Since the clash, Mohawks and police have been locked in a tense standoff in Oka. The Indians have refused to take down their barricades.

Ciaccia said the talks Saturday resulted in the "beginnings of proposals" to end the Oka confrontation.

"You should all be very happy that we are announcing a solution for one very serious problem and the beginnings of a solution for the entire problem," he told reporters.

Ciaccia refused to elaborate on the proposals, saying he must first consult with the provincial government. He said he would return to Oka on Sunday to continue the talks.

Gabriel also refused to discuss details of the negotiations but said she is optimistic a solution can be found to the Oka dispute.

The confrontation has left one police officer dead after Wednesday's shootout with Mohawks manning barricades in Oka, 20 miles west of Montreal.
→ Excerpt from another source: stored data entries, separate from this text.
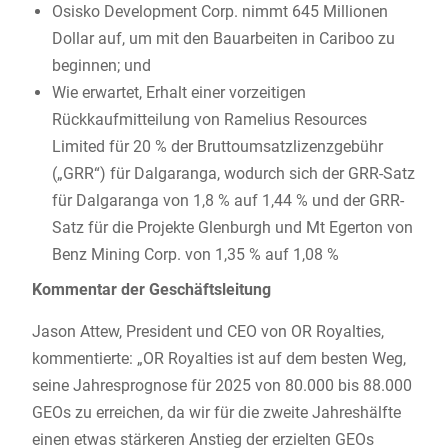
Osisko Development Corp. nimmt 645 Millionen
Dollar auf, um mit den Bauarbeiten in Cariboo zu
beginnen; und
Wie erwartet, Erhalt einer vorzeitigen
Rückkaufmitteilung von Ramelius Resources
Limited für 20 % der Bruttoumsatzlizenzgebühr
(„GRR“) für Dalgaranga, wodurch sich der GRR-Satz
für Dalgaranga von 1,8 % auf 1,44 % und der GRR-
Satz für die Projekte Glenburgh und Mt Egerton von
Benz Mining Corp. von 1,35 % auf 1,08 %
Kommentar der Geschäftsleitung
Jason Attew, President und CEO von OR Royalties,
kommentierte: „OR Royalties ist auf dem besten Weg,
seine Jahresprognose für 2025 von 80.000 bis 88.000
GEOs zu erreichen, da wir für die zweite Jahreshälfte
einen etwas stärkeren Anstieg der erzielten GEOs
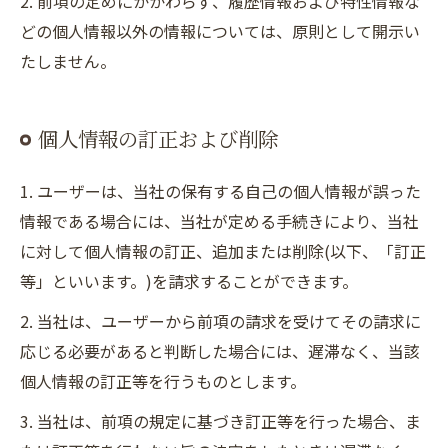
2. 前項の定めにかかわらず、履歴情報および特性情報な
どの個人情報以外の情報については、原則として開示い
たしません。
個人情報の訂正および削除
1. ユーザーは、当社の保有する自己の個人情報が誤った
情報である場合には、当社が定める手続きにより、当社
に対して個人情報の訂正、追加または削除(以下、「訂正
等」といいます。)を請求することができます。
2. 当社は、ユーザーから前項の請求を受けてその請求に
応じる必要があると判断した場合には、遅滞なく、当該
個人情報の訂正等を行うものとします。
3. 当社は、前項の規定に基づき訂正等を行った場合、ま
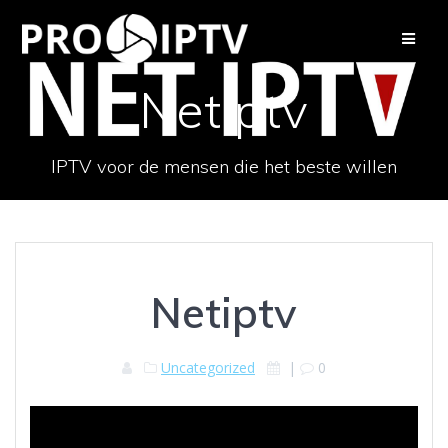
Spring
naar
de
inhoud
Netiptv
IPTV voor de mensen die het beste willen
Netiptv
Uncategorized
|
0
It is unclear if the officer was shot by Mohawks or fellow police.

The Mohawks from the Kanehsatake Indian community set up barricades at Oka to stop the municipality from expanding a golf course onto what the Indians claim is ancestral territory.

Mohawk activists from the Kahnawake reserve had threatened to destroy the Mercier Bridge if police moved to dismantle their blockade.

One banner strung across a trailer near the bridge said, "Stop Canadian apartheid and Amerindian genocide."

The blockade of the bridge has sparked widespread anger among local white residents. The highway to the bridge passes through the Indian reservation.